◆ What you need to do
Every entry should be copied exactly, with nothing added or dropped.

Segment Open

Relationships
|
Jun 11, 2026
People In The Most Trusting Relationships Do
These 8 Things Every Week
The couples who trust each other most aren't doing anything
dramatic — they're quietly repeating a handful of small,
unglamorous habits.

Segment Closed

◆ Response
Relationships
|
Jun 11, 2026
People In The Most Trusting Relationships Do
These 8 Things Every Week
The couples who trust each other most aren't doing anything
dramatic — they're quietly repeating a handful of small,
unglamorous habits.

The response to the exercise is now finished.